Package Overview
This package is dedicated to retrieving, storing, and handling specific output files produced with the curatedMetagenomicsNextflow pipeline. For additional utility functions surrounding the analysis of the data in these files, including the handling of taxonomy and statistical tests, go to biobakeryUtils
Available Data
The ASAP-MAC initiative has collected a number of Parkinson’s Disease-focused studies for metadata curation, uniform processing, and meta-analysis. The ongoing process of the collection of these datasets can be followed in the parkinsons_data_search repository.
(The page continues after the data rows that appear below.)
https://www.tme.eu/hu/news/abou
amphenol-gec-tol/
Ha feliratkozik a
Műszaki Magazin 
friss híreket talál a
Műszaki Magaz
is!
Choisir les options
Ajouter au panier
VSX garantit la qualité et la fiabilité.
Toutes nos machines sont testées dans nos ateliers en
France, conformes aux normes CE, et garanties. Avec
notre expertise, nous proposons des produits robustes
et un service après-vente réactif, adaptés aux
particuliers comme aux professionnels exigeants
The majority of the studies listed in the table parkinson_shotgun_datasets.tsv are available for retrieval with this package.
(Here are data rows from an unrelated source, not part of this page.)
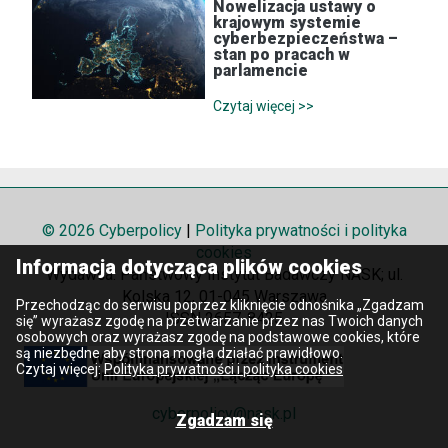
Nowelizacja ustawy o
krajowym systemie
cyberbezpieczeństwa –
stan po pracach w
parlamencie
Czytaj więcej >>
© 2026 Cyberpolicy
|
Polityka prywatności i polityka
cookies
Informacja dotycząca plików cookies
Wydawca: Państwowy Instytut Badawczy NASK; ul.
Kolska 12, 01-045 Warszawa
Przechodząc do serwisu poprzez kliknięcie odnośnika „Zgadzam
ISSN 2657-8425
się” wyrażasz zgodę na przetwarzanie przez nas Twoich danych
osobowych oraz wyrażasz zgodę na podstawowe cookies, które
są niezbędne aby strona mogła działać prawidłowo.
Czytaj więcej:
Polityka prywatności i polityka cookies
cyberpolicy@nask.pl
Zgadzam się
To browse the available data, load the sampleMetadata object included in this package. Additionally, calling biobakery_files() will provide a list of the different output file types that are available for each sample.
Sample Metadata
Metadata for all samples present within parkinsonsMetagenomicData is available through the included data.frame sampleMetadata. Both curated and uncurated features are included in this data.frame, with uncurated features being prefixed by “uncurated_”. Curated features include the following at this time:
- curation_id
- study_name
- sample_id
- subject_id
- target_condition
- target_condition_ontology_term_id
- control
- control_ontology_term_id
- age
- age_group
- age_group_ontology_term_id
- age_unit
- age_unit_ontology_term_id
- sex
- sex_ontology_term_id
- disease
- disease_ontology_term_id
- curator
- BioProject
- BioSample
- NCBI_accession
- uuid
Output File Types
- MetaPhlAn
- viral_clusters
- relative_abundance
- marker_abundance
- marker_presence
- StrainPhlAn
- strainphlan_markers
- HUMAnN
- genefamilies
- genefamilies_cpm
- genefamilies_relab
- genefamilies_stratified
- genefamilies_unstratified
- genefamilies_cpm_stratified
- genefamilies_relab_stratified
- genefamilies_cpm_unstratified
- genefamilies_relab_unstratified
- pathabundance
- pathabundance_cpm
- pathabundance_relab
- pathabundance_stratified
- pathabundance_unstratified
- pathabundance_cpm_stratified
- pathabundance_relab_stratified
- pathabundance_cpm_unstratified
- pathabundance_relab_unstratified
- pathcoverage_unstratified
- pathcoverage_stratified
- pathcoverage
- FastQC
- fastqc
- KneadData
- kneaddata_log
Data Hosting
While the sample metadata are available within this package, the various output files are hosted remotely due to their size and number. There are therefore two options for data retrieval.
Google Cloud Storage
The initial output location of the pipeline is the Google Cloud Bucket gs://metagenomics-mac, which requires credentials for access. The creation of these credentials is covered in the Google Cloud Storage vignette, and you will need the owner of the Google Cloud Project within which the Bucket is contained to follow these steps and provide you with the resulting credentials. Once you have access to the Bucket, the data will be stored in individual files for each sample and output type, and can be accessed with the functions and workflows detailed in the Google Cloud Storage vignette.
Hugging Face
While Google Cloud Storage is a good place to access the data as soon as they have been processed, it requires credentialed access and more file wrangling. As a simpler alternative, the data have been combined into parquet files and hosted publicly on Hugging Face in the metagenomics_mac repo. Smaller example files featuring data from 10 samples each can be found at metagenomics_mac_examples. These files are able to be easily accessed through the DuckDB R client and the functions and workflows detailed in the Parquet File vignette streamline this process even further.